When I first traveled to China and worked with pearl suppliers, I would ask to see their AAA pearls and they were pretty! However, sometimes the luster on their AA pearls was actually better even though the AAA pearl were rounder. Sometimes the color of their A pearls was fantastic even though the surface quality was poor. I soon realized, it is not enough to simply ask for the best. I had to find the best and to find them I could not limit myself to another person’s subjective classifications. So, I decided which qualities I thought made a truly gorgeous pearl. And now I search for those. By the way, I believe luster is a must with pearls. But, I also believe the source of the pearls are important. The water is important, the livelihood of the people harvesting the pearls is pretty darn important too! So, I offer gorgeous pearls without the problem of pearl grading.
My dear friend who owns the pearl farm in French Polynesia finished harvesting pearls this week and he sent us nine strands of his best pearls. I posted these on Facebook and was immediately asked, “What is the grading of these pearls?” and I was stumped with how to answer. What is the grading of these Tahitian pearl strands? Here is my best attempt…

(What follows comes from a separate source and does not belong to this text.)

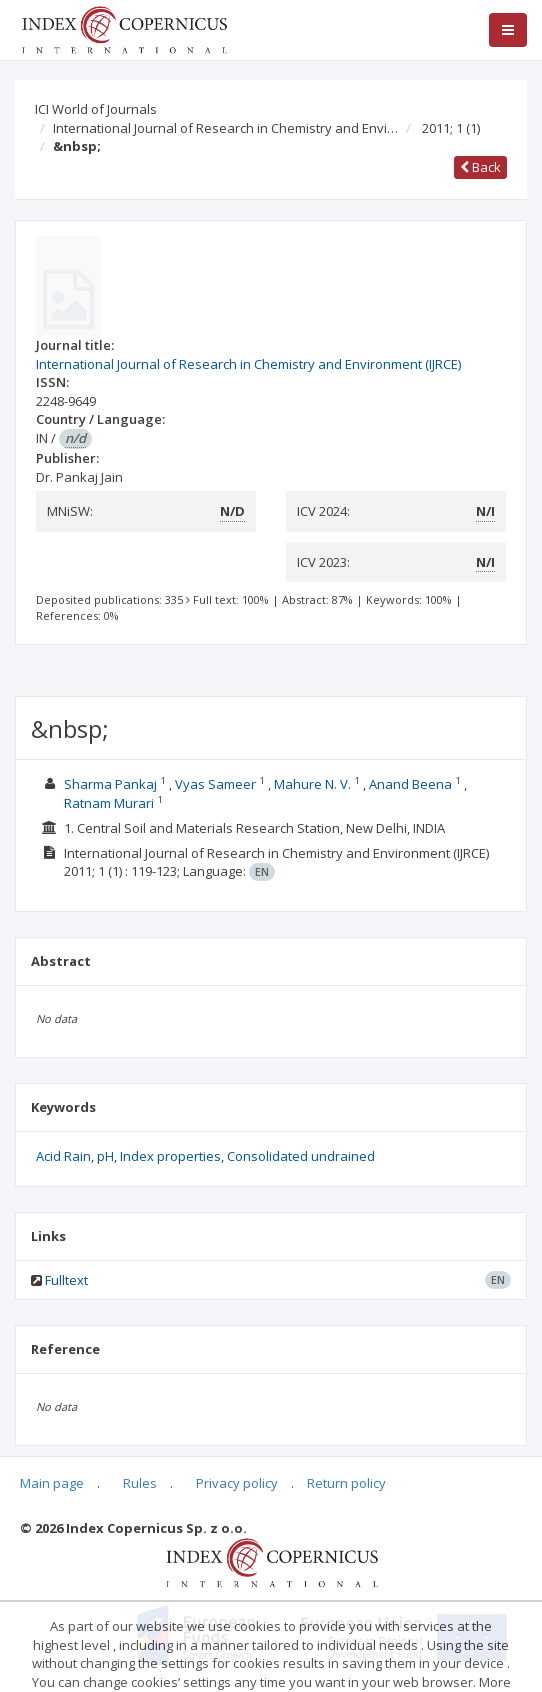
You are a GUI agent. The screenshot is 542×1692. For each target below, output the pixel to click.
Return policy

These Tahitian pearls are sourced directly from a small, family run Tahitian pearl farm on the beautiful island of Ahe. These pearl farmers have altered their farming habits to be most beneficial to their sea life and to the environment of the local people. This Tahitian pearl farmer typically sells his goods to a trader who then auctions his pearls or sells them to wholesalers resulting in an extremely high markup by the time they are offered to the consumer. He also has opted to sell them to me. The pearls themselves are a fantastic blend of natural black, gray and silver colors, all natural from their healthy black-lipped oysters. These pearls are fromed in at least eighteen months, sometimes longer. They are tested for nacre thickness. They are heartbreakingly beautiful, well cared for, and they are probably the best value you can get for the money.
After these pearls are imported, they are strung and knotted by our highly trained staff of local women and mammas. They take advantage of our flexible, well-paying employment and (soon to launch!) on-site childcare.
The pearls are packaged with care and shipped to you under our guarantee. That is our grading, that is our worth.